Cindy lay back in the king sized bed. She had it all to herself now that Russell wasn’t here. He’d gone off to see his wife or a client or get drunk or whatever he was really going to do under the guise of going out. He’d asked Cindy to join him, she didn’t feel like tagging along like some kind of call girl for hire. That was all she needed, to deal with that; for her name to get around town as the mistress. Not only would she have her psychotic husband stalking her, she’d have to deal with his bereft drunken wife of taking all that she had left. What a pair of freaks. Maybe she could give the wife Patrick’s phone number — right. No thanks. The less known she was, the safer she would be.

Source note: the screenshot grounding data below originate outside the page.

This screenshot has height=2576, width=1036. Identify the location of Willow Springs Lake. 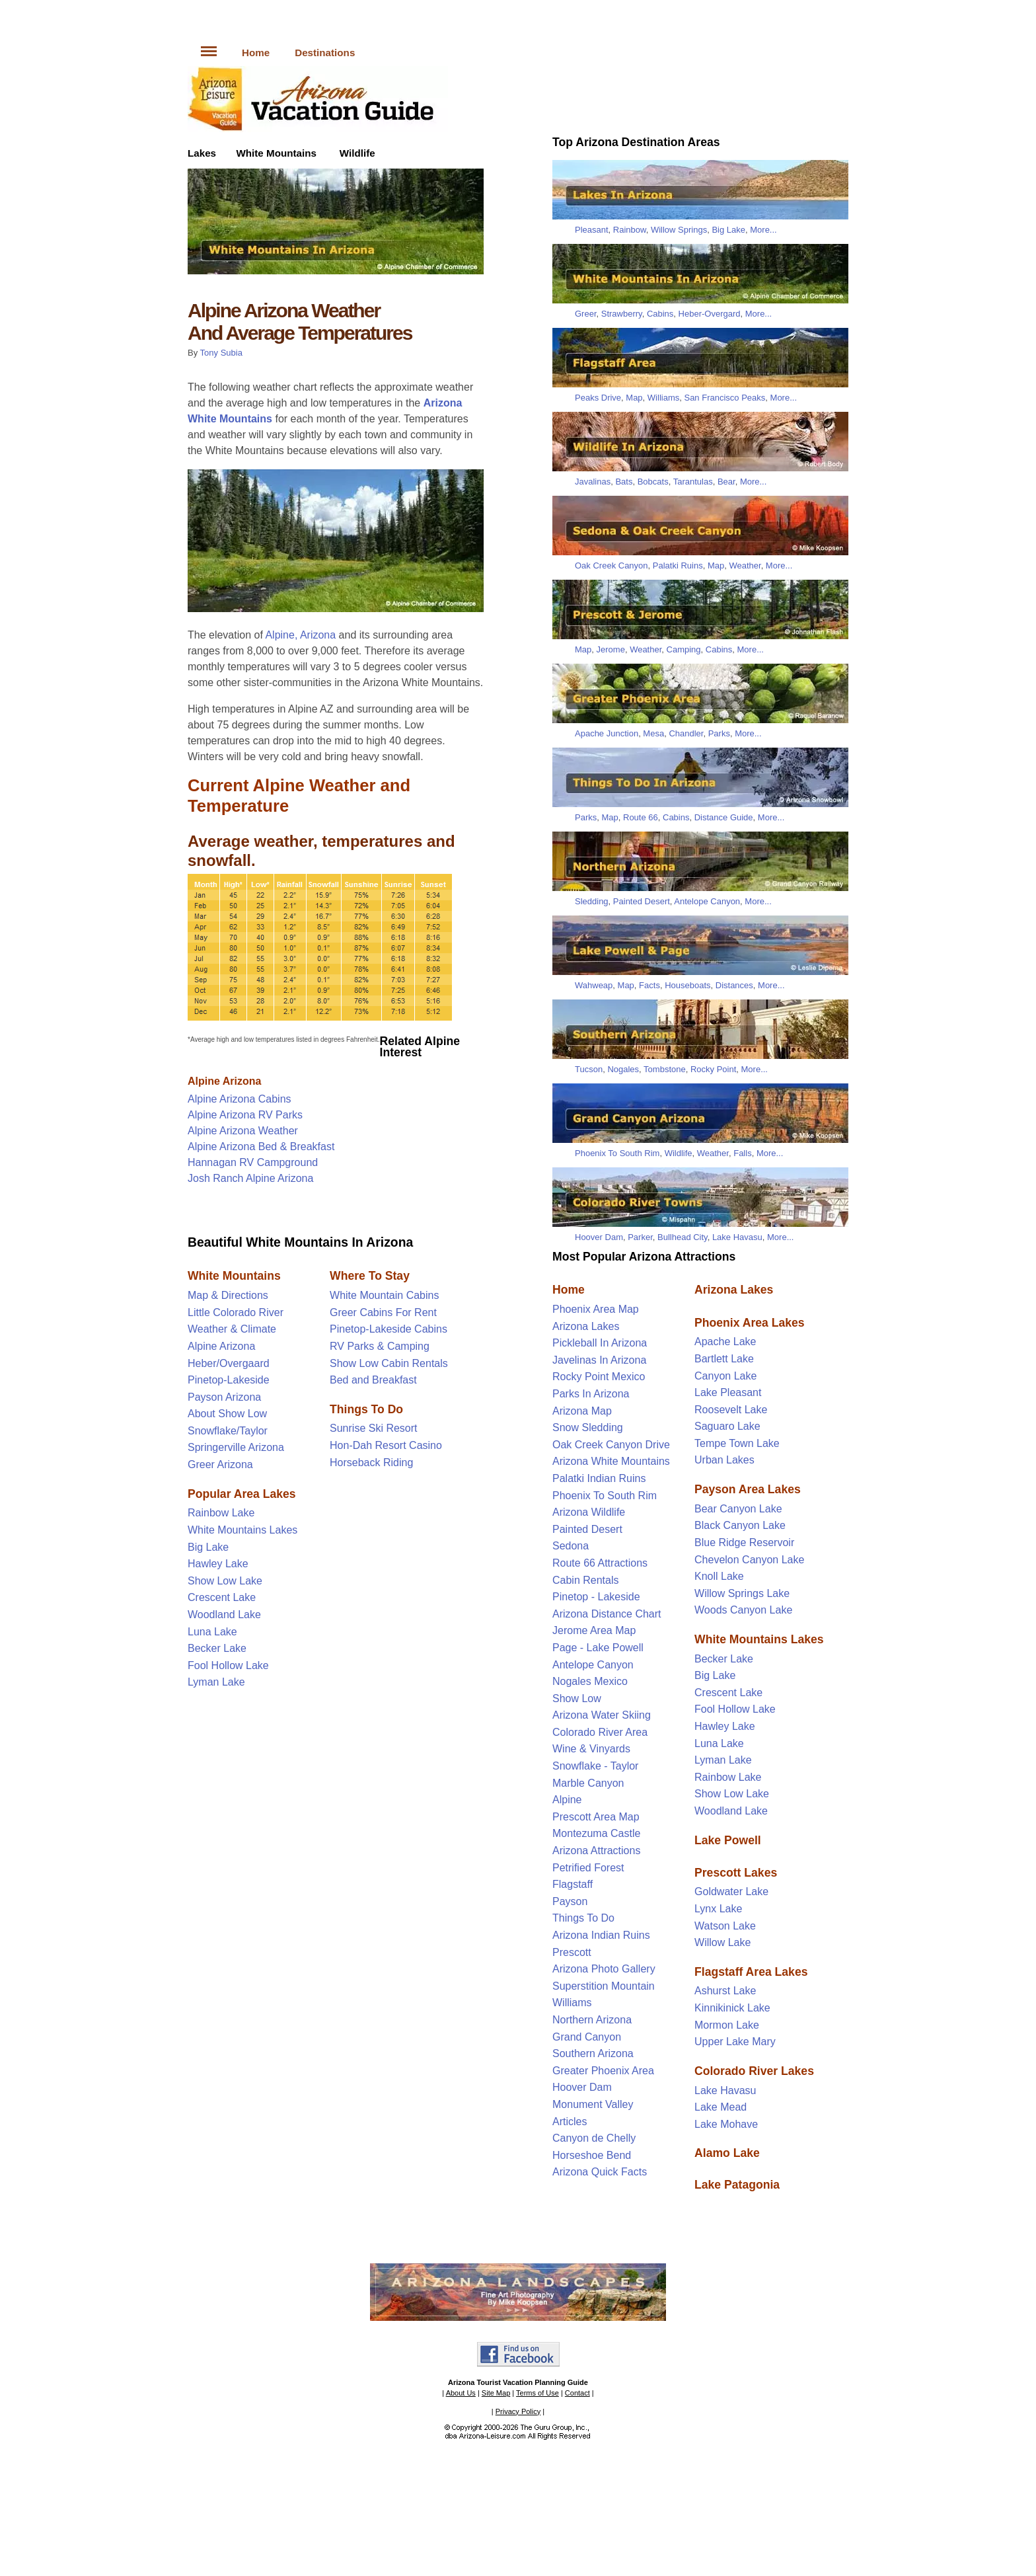
(742, 1593). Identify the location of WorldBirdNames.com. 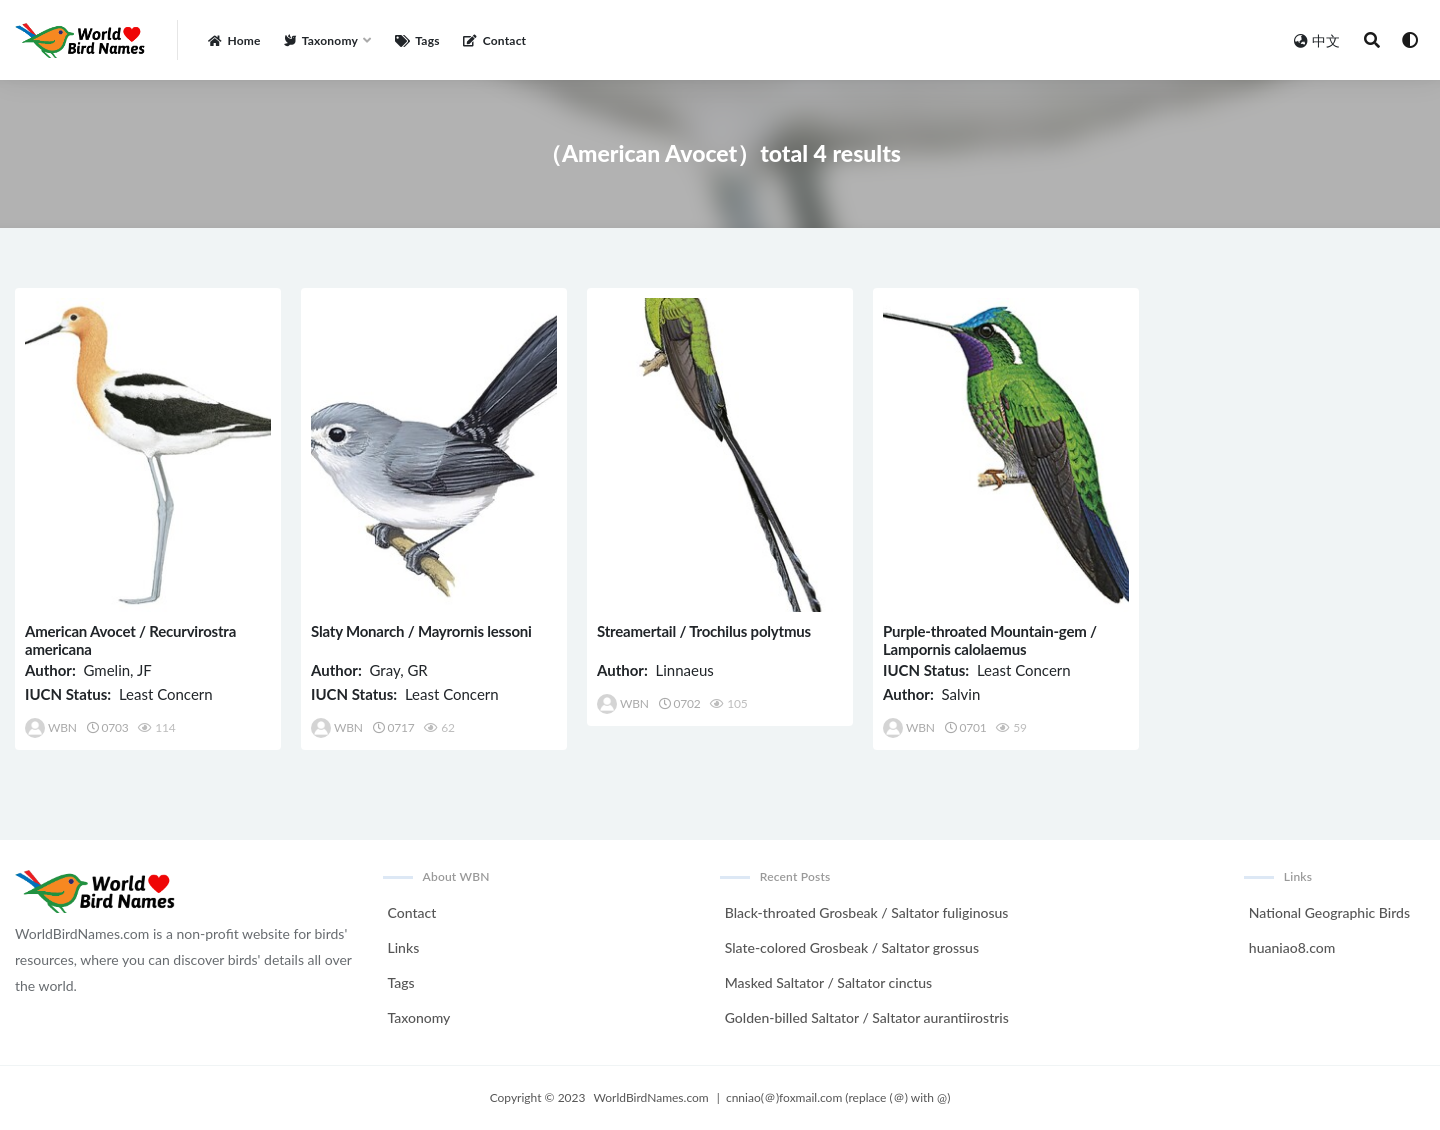
(651, 1097).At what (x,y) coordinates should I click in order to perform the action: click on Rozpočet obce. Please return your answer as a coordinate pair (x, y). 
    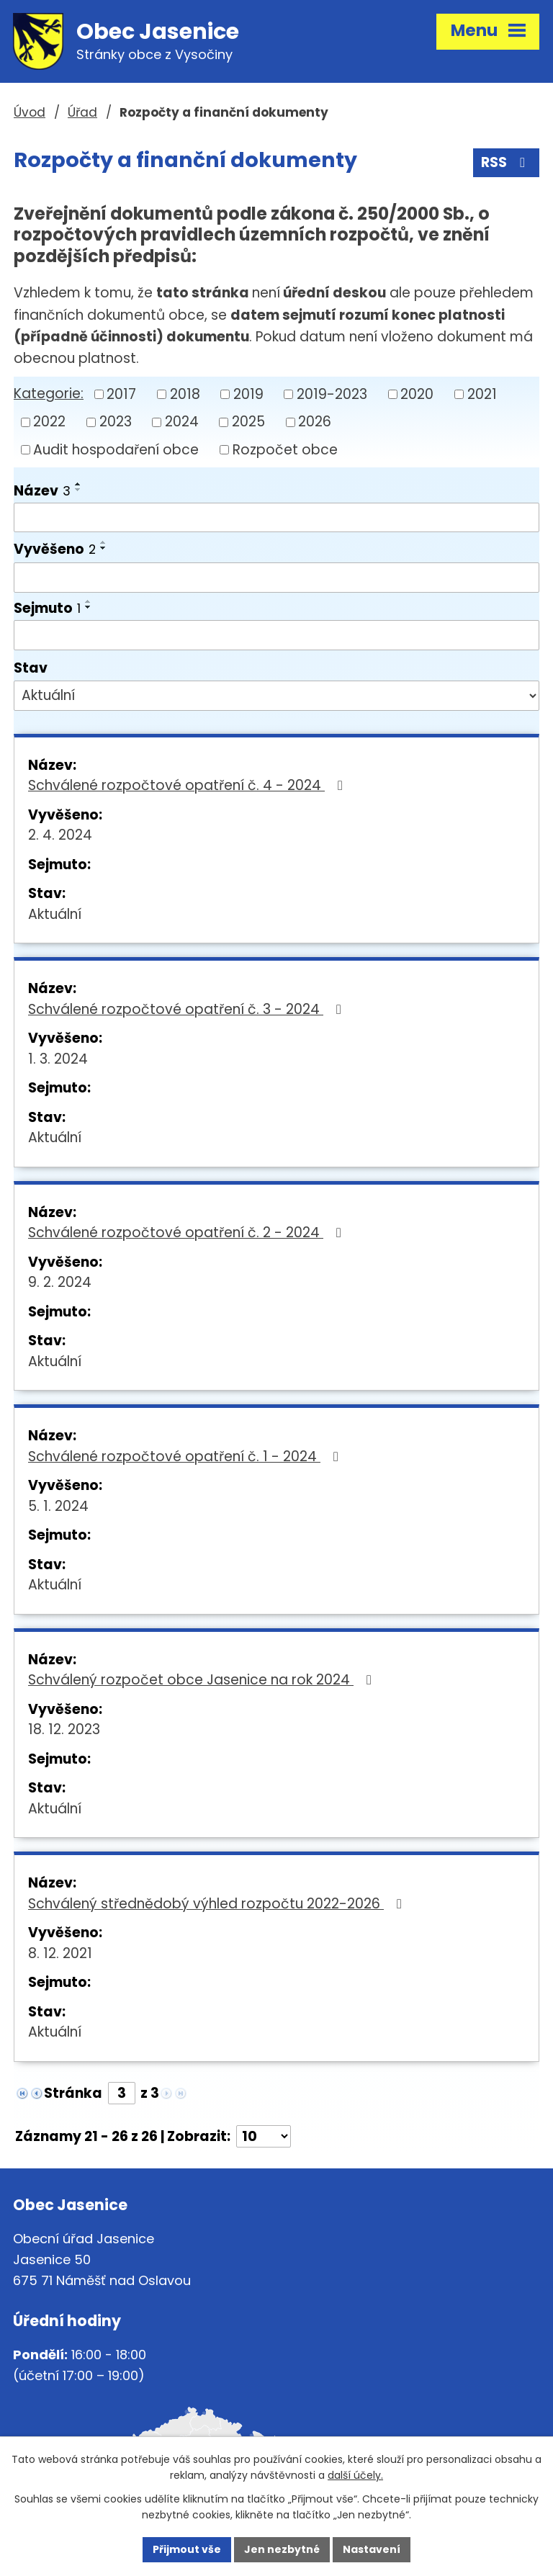
    Looking at the image, I should click on (285, 449).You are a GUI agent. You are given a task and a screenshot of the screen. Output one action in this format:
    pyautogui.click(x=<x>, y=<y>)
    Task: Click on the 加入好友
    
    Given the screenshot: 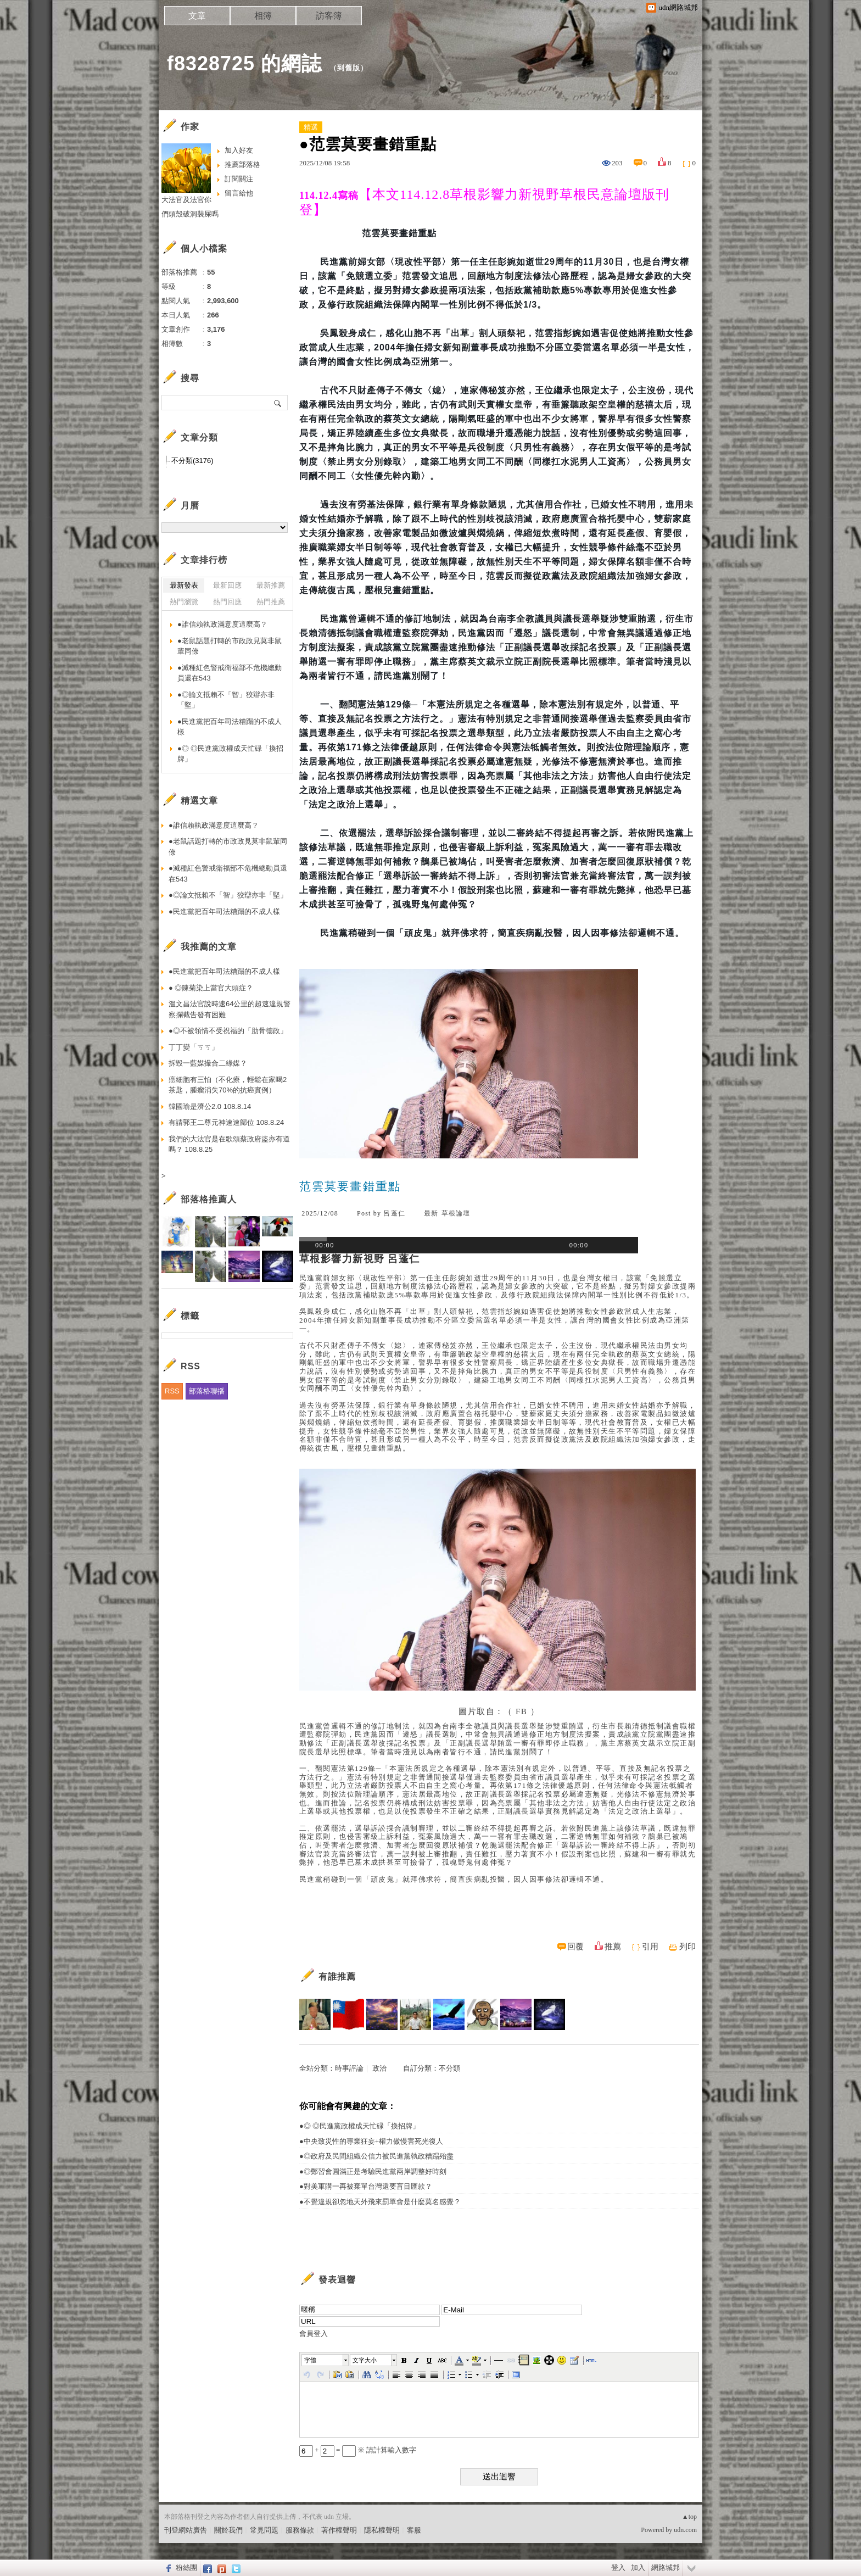 What is the action you would take?
    pyautogui.click(x=239, y=150)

The hotel room was quiet without Russell. Cindy was not interested in television or the jacuzzi or any of the other fringe benefits that being a mistress brought. Cindy was getting increasingly restless, and though the suite was set up to be an oasis of luxury, which it had been that for her for five days now, suddenly it felt like everything was closing in on her, like the whole thing was a well-disguised trap. No matter where she went in the place the feeling wouldn’t leave, a feeling of panic, wondering what insanity she had led herself into now. What had she done.

She was going to have to go. She couldn’t continue like this. It was impossible to do so. It may have seemed the most obvious choice to continue down this merry path of bliss that she’d been living, but in her life, bliss was only a fairy tale, and she would rather deal with the harshest coldness of reality than to suffer the cruelty of illusion, to have it snatched from her and leave her begging for more like it always did. The darkest chapters of her life began softly, as soft as the satin sheets that surrounded her now: was the illusion worth dying for , as she had once before? And she knew that as she asked herself that question, the answer was no, that even in her worst despair in her flight, she had the knowledge that she had chosen to survive, and not hide in an illusion of love. For what was love anyway? And had she met it in just five days time? Another illusion. There was no illusion in a hard bed of concrete with only other smelly bodies and a crowded hating grate for warmth.

She gathered the clothes that Russell had bought her on some of his solo sprees, stuff she would have never bought herself. They were too many, and not suited for the life she was about to embark on: expensive wool suits and leather clothing that would make her an instantaneous mugging victim as soon as she walked out the door. What was she going to do with this shit? Use it as a pillow? Maybe the leather would work if she ever wanted to start selling herself and being under the power of men again. But she wasn’t about to sink that low. The best she could think of was maybe the clothes could get her some decent drugs, seeing that they were new, then she could sell most for the drugs for money, leaving aside some for emergency fixes or reserves, and then she could get some food. She laughed at all this, even though it wasn’t funny. Here her lover thought he’d impress her with Ralph Lauren when he’d have scored more points with Chef Boyardee.

Quietly, as though leaving a place of sacred worship, she let herself out of the hotel. She didn’t leave a note. She didn’t look back. If she did, she’d waver. At least, she thought, as she headed back to the streets, if this was a wrong decision, it was her own. And it wasn’t the unknown. There, she’d lose herself.